Et puis les clients ont commencé à arriver.

D'abord une, puis quatre, et peu après, une douzaine de personnes, toutes fixant du regard le gars avec le gros sac de colis et augmentant le niveau de stress de l'employé qui, pour être honnête, faisait de son mieux pour suivre.


C’est à ce moment-là que les choses sont devenues vraiment intéressantes.

Un autre employé sortit de derrière la cloison, où ils gardaient probablement les autres employés.

Elle portait une boisson à la main et lorsque mon employé lui a demandé de l'aide, elle a répondu : « Je suis en pause » et est retournée dans le caractère sacré de l'arrière de la maison, provoquant un halètement collectif de la part de la file de clients rassemblés.

Pour rappel, plus de 40 minutes plus tard, elle était toujours « en pause ».

J'ai indiqué à l'employée qu'elle devrait m'encaisser et que je me retirerais pour lui permettre de s'occuper de certains des clients rassemblés, dont beaucoup ne voulaient peut-être rien de plus qu'un timbre.

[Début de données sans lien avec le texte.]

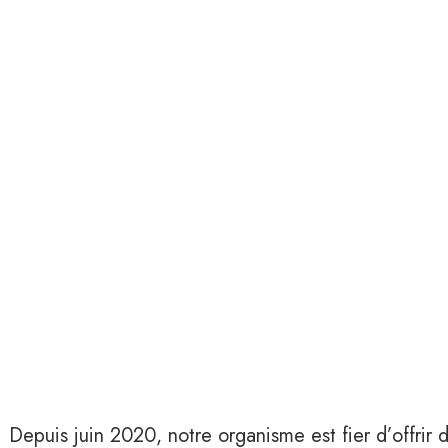
Depuis juin 2020, notre organisme est fier d’offrir 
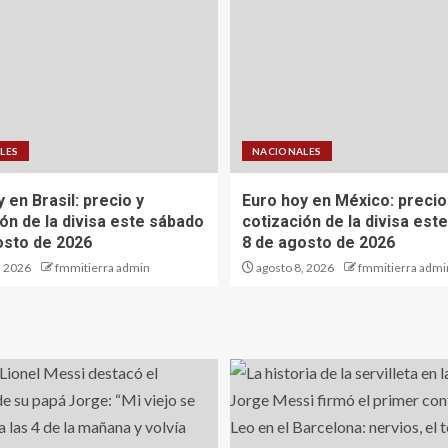
LES
NACIONALES
 en Brasil: precio y
Euro hoy en México: precio
ón de la divisa este sábado
cotización de la divisa est
osto de 2026
8 de agosto de 2026
, 2026
fmmitierra admin
agosto 8, 2026
fmmitierra admi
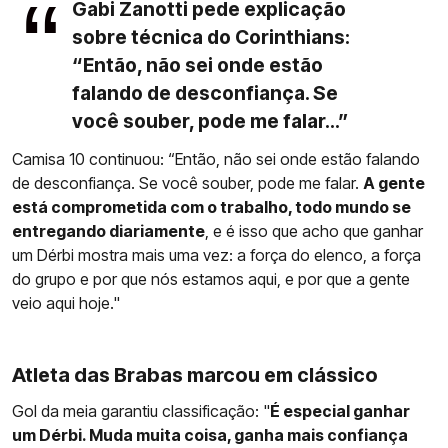
Gabi Zanotti pede explicação
sobre técnica do Corinthians:
“Então, não sei onde estão
falando de desconfiança. Se
você souber, pode me falar...”
Camisa 10 continuou: “Então, não sei onde estão falando
de desconfiança. Se você souber, pode me falar.
A gente
está comprometida com o trabalho, todo mundo se
entregando diariamente
, e é isso que acho que ganhar
um Dérbi mostra mais uma vez: a força do elenco, a força
do grupo e por que nós estamos aqui, e por que a gente
veio aqui hoje."
Atleta das Brabas marcou em clássico
Gol da meia garantiu classificação: "
É especial ganhar
um Dérbi. Muda muita coisa, ganha mais confiança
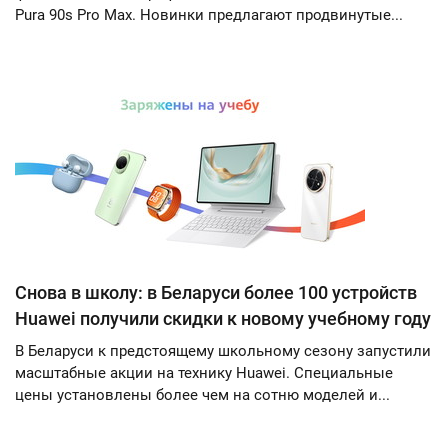
Pura 90s Pro Max. Новинки предлагают продвинутые...
Снова в школу: в Беларуси более 100 устройств
Huawei получили скидки к новому учебному году
В Беларуси к предстоящему школьному сезону запустили
масштабные акции на технику Huawei. Специальные
цены установлены более чем на сотню моделей и...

Alors que j'attendais sur le côté pendant que l'employée s'occupait de la file de personnes, je n'ai pas pu m'empêcher de penser à la réaction de sa collègue.

J'ai réfléchi à la culture et à la façon dont les organisations et les entreprises sont souvent définies par les moindres gestes d'un employé de première ligne.

Ce deuxième employé ne manquait pas seulement de respect à la douzaine de clients qui attendaient pour faire leurs affaires afin de pouvoir continuer leur samedi ; elle manquait publiquement de respect à son collègue.

« (Votre culture) devient votre marque et si elle est mauvaise, la stigmatisation met beaucoup plus de temps à s’effacer qu’à s’installer. » — Peter Smith, Les Smiths du commerce de détail


Nous pouvons définir la culture de nombreuses façons, et il y a toujours un élément de poule et d’œuf.

La culture est-elle pauvre à cause de mauvais acteurs, ou y a-t-il de mauvais acteurs à cause d’une culture faible ?

Dans quelle mesure une culture doit-elle être mauvaise pour qu'un employé se sente d'accord à l'idée d'humilier un collègue en public ?

À bien des égards, la raison pour laquelle une telle culture apparaît est moins intéressante que les effets puissants qu’elle a sur la perception des consommateurs.

Les clients lésés ne rationaliseront pas votre pénurie de personnel, votre mauvaise planification ou vos lacunes en matière de communication ou de gestion.

Leur réponse est souvent immédiate et viscérale, et les résultats ont une longue durée de vie. Nous n’oublions pas rapidement les mauvaises expériences et nous avons tendance à les partager avec les autres à plusieurs reprises.

Vous ne pouvez pas vous approprier votre culture si vous cherchez des excuses aux mauvais acteurs. Et si nous ne sommes pas propriétaires de notre culture, je pourrais affirmer que peu d’autres choses comptent vraiment.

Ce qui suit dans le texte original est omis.